By the way I've further tested that using CMAKE_BUILD_TYPE=Release for SM 120-only (--build-arg torch_cuda_arch_list='12.0') now results in a 167 MB (159.34 MiB) small wheel .

azureuser@building:~/vllm/extracted-wheels$ ls -la
total 163172
drwxr-xr-x  2 root      root           4096 Jun 19 09:00 .
drwxrwxr-x 16 azureuser azureuser      4096 Jun 19 09:02 ..
-rw-r--r--  1 root      root      167077290 Jun 19 09:01 vllm-0.9.2.dev139+gf3bddb6d6.d20250619-cp38-abi3-linux_x86_64.whl
azureuser@building:~/vllm/extracted-wheels$

In order to test it without using SCCACHE I've modified my Dockerfile as follows (I'll make an issue about it):

diff --git a/docker/Dockerfile b/docker/Dockerfile
index 8d4375470..ae866edd0 100644
--- a/docker/Dockerfile
+++ b/docker/Dockerfile
@@ -112,6 +112,7 @@ ENV MAX_JOBS=${max_jobs}
 ARG nvcc_threads=8
 ENV NVCC_THREADS=$nvcc_threads

+ARG CMAKE_BUILD_TYPE=Release
 ARG USE_SCCACHE
 ARG SCCACHE_BUCKET_NAME=vllm-build-sccache
 ARG SCCACHE_REGION_NAME=us-west-2
@@ -129,7 +130,7 @@ RUN --mount=type=cache,target=/root/.cache/uv \
         && export SCCACHE_REGION=${SCCACHE_REGION_NAME} \
         && export SCCACHE_S3_NO_CREDENTIALS=${SCCACHE_S3_NO_CREDENTIALS} \
         && export SCCACHE_IDLE_TIMEOUT=0 \
-        && export CMAKE_BUILD_TYPE=Release \
+        && export CMAKE_BUILD_TYPE=${CMAKE_BUILD_TYPE} \
         && sccache --show-stats \
         && python3 setup.py bdist_wheel --dist-dir=dist --py-limited-api=cp38 \
         && sccache --show-stats; \
@@ -143,6 +144,7 @@ RUN --mount=type=cache,target=/root/.cache/ccache \
         # Clean any existing CMake artifacts
         rm -rf .deps && \
         mkdir -p .deps && \
+        export CMAKE_BUILD_TYPE=${CMAKE_BUILD_TYPE} && \
         python3 setup.py bdist_wheel --dist-dir=dist --py-limited-api=cp38; \
     fi

So let's merge! 👍

cyril23 avatar Jun 19 '25 09:06 cyril23

With the new FlashInfer wheel, I've tried it out with RTX 5090 (but just build it using torch_cuda_arch_list='12.0', and CMAKE_BUILD_TYPE=Release) and inference works without a problem

edit: by the way the wheel size is pretty much the same like with the old FlashInfer version (compared to https://github.com/vllm-project/vllm/pull/19794#issuecomment-2987394903)
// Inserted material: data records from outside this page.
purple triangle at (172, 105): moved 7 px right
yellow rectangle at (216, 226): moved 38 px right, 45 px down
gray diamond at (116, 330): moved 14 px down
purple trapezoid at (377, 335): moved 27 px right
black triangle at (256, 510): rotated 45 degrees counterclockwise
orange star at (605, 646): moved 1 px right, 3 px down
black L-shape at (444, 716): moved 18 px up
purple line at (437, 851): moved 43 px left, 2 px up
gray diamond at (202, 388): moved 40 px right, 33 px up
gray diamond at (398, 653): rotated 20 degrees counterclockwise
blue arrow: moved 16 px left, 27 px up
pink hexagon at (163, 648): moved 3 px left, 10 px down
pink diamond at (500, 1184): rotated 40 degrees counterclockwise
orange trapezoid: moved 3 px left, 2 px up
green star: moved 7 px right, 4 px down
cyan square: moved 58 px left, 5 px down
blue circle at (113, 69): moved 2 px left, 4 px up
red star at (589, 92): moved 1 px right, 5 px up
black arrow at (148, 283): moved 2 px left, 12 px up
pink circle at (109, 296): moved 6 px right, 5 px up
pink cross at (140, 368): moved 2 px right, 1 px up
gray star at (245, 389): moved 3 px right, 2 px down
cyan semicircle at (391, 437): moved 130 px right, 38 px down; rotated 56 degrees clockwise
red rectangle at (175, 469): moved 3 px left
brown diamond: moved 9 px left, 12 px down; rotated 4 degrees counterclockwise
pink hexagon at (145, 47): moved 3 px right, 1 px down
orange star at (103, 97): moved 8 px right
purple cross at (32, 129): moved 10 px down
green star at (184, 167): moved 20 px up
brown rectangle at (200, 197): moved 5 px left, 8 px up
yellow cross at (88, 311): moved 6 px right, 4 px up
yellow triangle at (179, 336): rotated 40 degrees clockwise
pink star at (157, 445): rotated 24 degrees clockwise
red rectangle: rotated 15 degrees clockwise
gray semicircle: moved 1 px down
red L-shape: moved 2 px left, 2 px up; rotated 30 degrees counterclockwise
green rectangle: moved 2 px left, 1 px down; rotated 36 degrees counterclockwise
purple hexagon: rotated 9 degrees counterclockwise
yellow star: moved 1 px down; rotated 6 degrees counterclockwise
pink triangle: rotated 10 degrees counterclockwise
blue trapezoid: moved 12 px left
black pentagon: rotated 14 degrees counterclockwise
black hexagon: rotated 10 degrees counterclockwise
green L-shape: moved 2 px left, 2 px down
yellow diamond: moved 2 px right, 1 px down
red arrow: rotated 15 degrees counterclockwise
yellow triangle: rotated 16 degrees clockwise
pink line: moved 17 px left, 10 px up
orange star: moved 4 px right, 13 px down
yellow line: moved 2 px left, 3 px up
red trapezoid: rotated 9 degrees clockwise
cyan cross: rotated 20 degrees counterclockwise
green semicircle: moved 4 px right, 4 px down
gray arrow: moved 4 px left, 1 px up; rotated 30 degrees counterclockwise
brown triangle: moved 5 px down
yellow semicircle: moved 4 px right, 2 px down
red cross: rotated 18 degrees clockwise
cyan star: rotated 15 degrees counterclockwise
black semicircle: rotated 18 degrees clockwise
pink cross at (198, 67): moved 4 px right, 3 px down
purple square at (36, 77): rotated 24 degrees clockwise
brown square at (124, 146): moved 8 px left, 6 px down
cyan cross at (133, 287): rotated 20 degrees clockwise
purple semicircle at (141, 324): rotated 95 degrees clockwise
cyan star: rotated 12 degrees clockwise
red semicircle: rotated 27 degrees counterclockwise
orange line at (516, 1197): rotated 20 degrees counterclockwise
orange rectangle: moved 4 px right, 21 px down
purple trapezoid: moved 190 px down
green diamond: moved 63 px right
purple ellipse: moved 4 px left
~/vllm$ ls -la extracted-wheels/
total 163192
drwxr-xr-x  2 root     root          4096 Jun 20 10:10 .
drwxr-xr-x 16 freeuser freeuser      4096 Jun 20 10:16 ..
-rw-r--r--  1 root     root     167097574 Jun 20 10:10 vllm-0.9.2.dev182+g47c454049.d20250620-cp38-abi3-linux_x86_64.whl

cyril23 avatar Jun 20 '25 09:06 cyril23

  1. 1.2 Or by adding the old default --build-arg torch_cuda_arch_list='7.0 7.5 8.0 8.9 9.0 10.0' (with or without PTX, does not matter) the CUDA 12.8 wheel would still be incompatible for SM 120 Blackwell but works for SM 100 Blackwell and all older gens. So just like the current wheel.

@cyril23 could you please provide context as to why that would be the case regarding PTX?

If you compile CUDA kernels with PTX, any earlier Compute Capability (CC) should be able to be compiled by newer GPUs, and they could use that.

There would be some overhead (at least on first run) as PTX is compiled to cubin at runtime, and not targeting newer CC of that GPU would be less optimal (perf impact varies) but should still work.

The only time this doesn't really workout is when the PTX is built with a newer version of CUDA than runtime uses.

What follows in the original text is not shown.